Você é válido, não importa em que parte da jornada você esteja. Não importa se você está pronto para compartilhar sua verdade com o mundo, se está postando dicas sutis nas redes sociais ou se está apenas começando a se aceitar. Você merece bondade e respeito e todo o amor do mundo – especialmente de você mesmo.

Lembre-se de que não há problema se demorar um pouco para chegar a um lugar confortável. Tudo bem se você não estiver pronto para dar mais um passo. Pessoalmente, demorei muito para me tornar bissexual. Até para mim. E é por isso:

1. Eu não achei que minha verdade importasse. Mesmo pensando na minha sexualidade quase todos os dias, disse a mim mesma que não era grande coisa, que não havia razão para me declarar, que não fazia diferença na minha vida. Por uma década, me convenci a ficar quieto, mesmo quando isso estava prejudicando minha saúde mental. (Existe até um termo para isso: minimização, um tipo de negação em que você minimiza o significado de suas emoções.)

2. Eu estava me relacionando com homens. Todos achavam que eu era hetero por causa dos meninos com quem saí – e nunca os corrigi. Lutei muito por questões LGBT +. Eu falei sobre celebridades femininas. Eu torci para cada casal WLW na televisão, filmes e videogames. Mas por causa da minha história com os homens, até eu assumi que era heterossexual por anos – e quando percebi que não era o caso, ainda não tinha certeza de como lidar com isso. Eu sabia como mostrar atração por homens. Revistas e comédias românticas e me ensinaram como desde que eu era jovem. Não aprendi o mesmo com as mulheres.

3. Eu não tive nenhum modelo de comportamento enquanto crescia. Quando eu era mais jovem, não havia princesas namorando outras princesas nos filmes da Disney. Não havia casais LGBT + que se sentiam seguros andando pela cidade, me mostrando que havia mais de uma maneira de olhar para uma família. Não havia TikTokers falando sobre todos os pequenos sinais de que eles eram homossexuais, criando uma comunidade de fácil acesso bem ali no meu telefone. Não havia representação suficiente, o que tornava difícil para mim imaginar um futuro próprio.

4. Eu estava com medo de como os outros me perceberiam. Não ando por aí com homófobos ou qualquer outra pessoa que espalhe ódio, mas ainda estava preocupada com o que as pessoas pensariam de mim quando descobrissem minha verdadeira sexualidade.

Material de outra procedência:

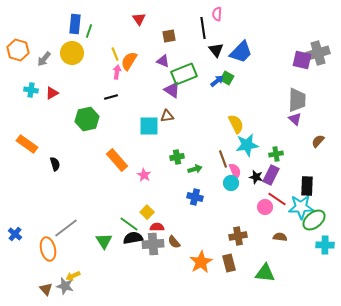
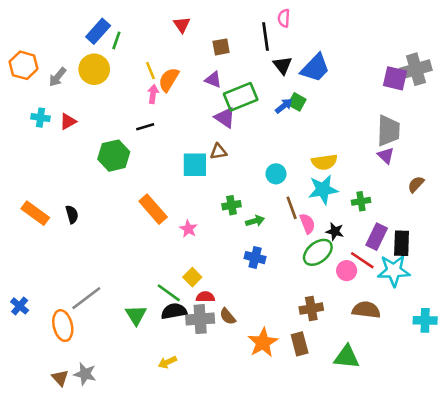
blue rectangle: (75, 24) -> (98, 31), turned 36
yellow semicircle: (236, 124) -> (324, 162), moved, turned 108
orange rectangle: (27, 144) -> (35, 213), moved
purple rectangle: (271, 175) -> (377, 237), moved
cyan circle: (231, 183) -> (276, 174), moved
green ellipse: (314, 220) -> (318, 252), moved
brown semicircle: (280, 237) -> (366, 310), size x1.5
yellow arrow: (73, 276) -> (167, 362), moved

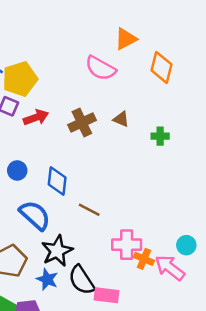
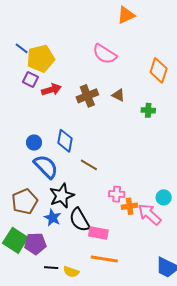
orange triangle: (126, 39) -> (126, 15), moved
orange diamond: (161, 67) -> (159, 70), moved
blue circle: (17, 170) -> (34, 143), moved
pink cross: (127, 245) -> (117, 194), size x0.7
orange cross: (144, 259) -> (130, 206), turned -35

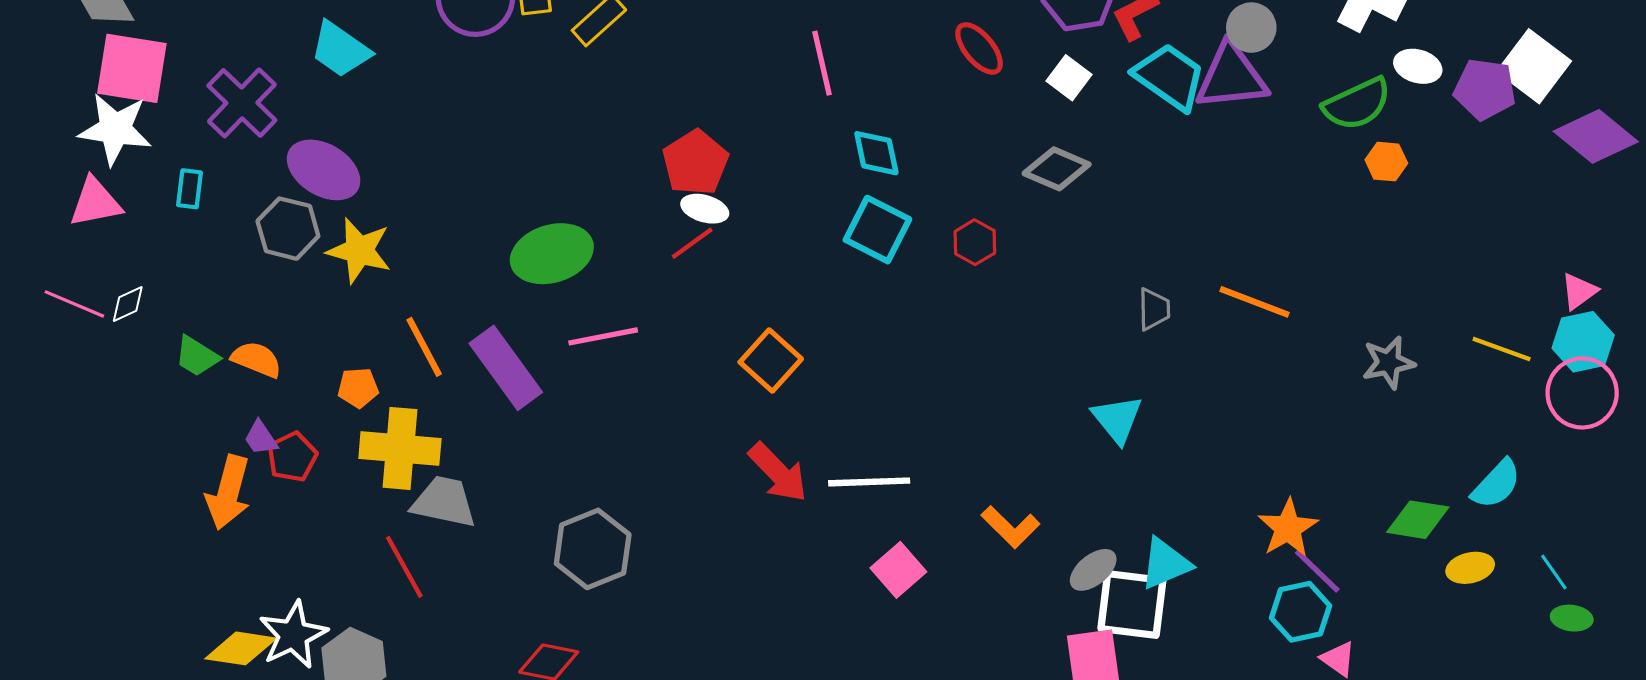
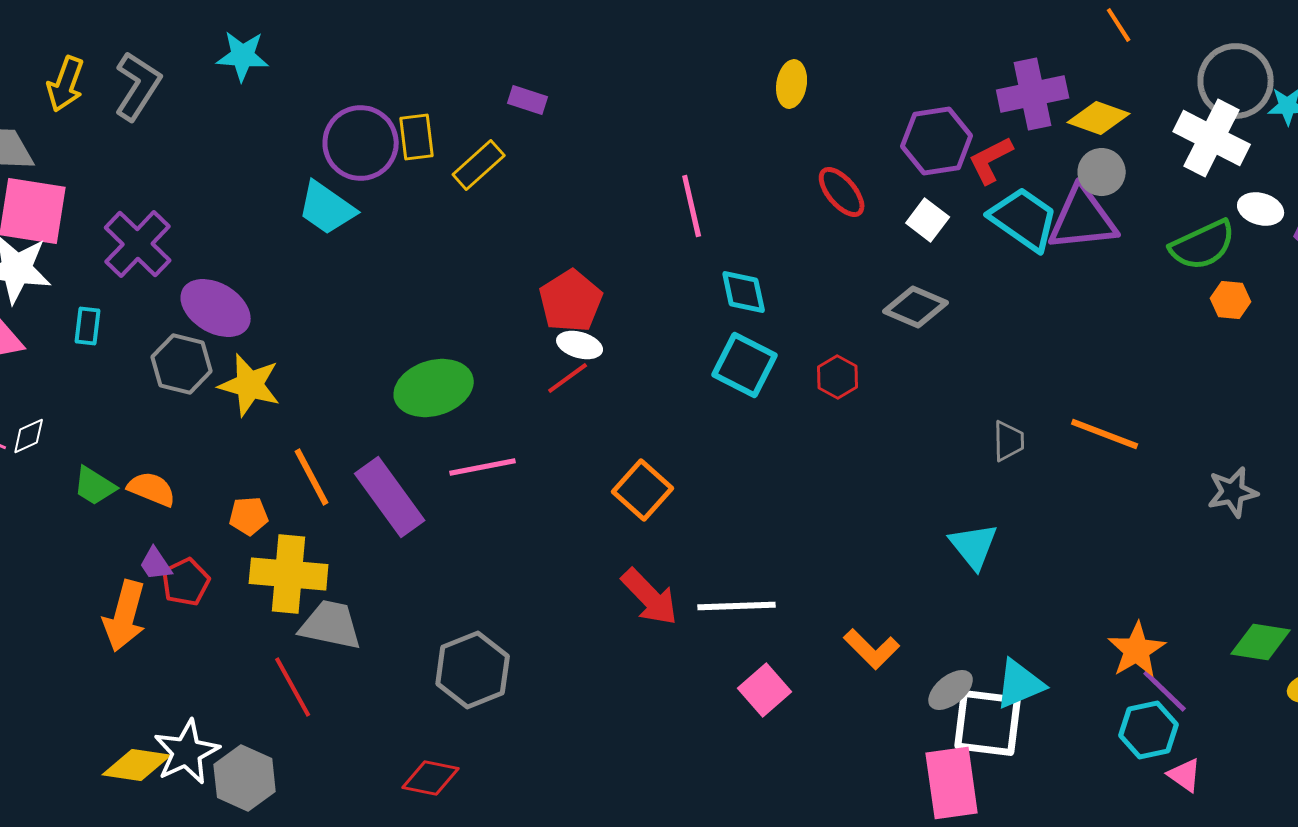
cyan trapezoid: (340, 50) -> (327, 208), moved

Eles começariam a me tratar de maneira diferente, olhar para mim de forma diferente, pensar em mim de forma diferente? Eu estava preocupada que eles não fossem capazes de me entender, que eles fizessem todas as suposições erradas depois de aprender algo tão importante sobre mim.

5. Eu ainda não estava totalmente confortável comigo mesmo. Levei muito tempo para entender que é possível se preocupar profundamente com os outros na comunidade LGBT + sem estender a mesma compaixão a si mesmo. Sempre achei que os outros mereciam ser amados, valorizados e respeitados – mas não sentia o mesmo por mim. Eu não estava pronto para sair. E quanto mais eu esperava para contar a alguém, mais difícil era finalmente dizer as palavras.

6. Eu ainda não estava em terapia. A terapia me deu um lugar para classificar meus sentimentos. Isso me ajudou a aprender mais sobre como meu próprio corpo e cérebro funcionavam. Mais importante, proporcionou um espaço seguro para descobrir o que me fazia feliz e o que me fazia Eu. Sem terapia, eu não teria me sentido tão animado para começar a compartilhar meu eu autêntico. Eu nem saberia como aquela pessoa era.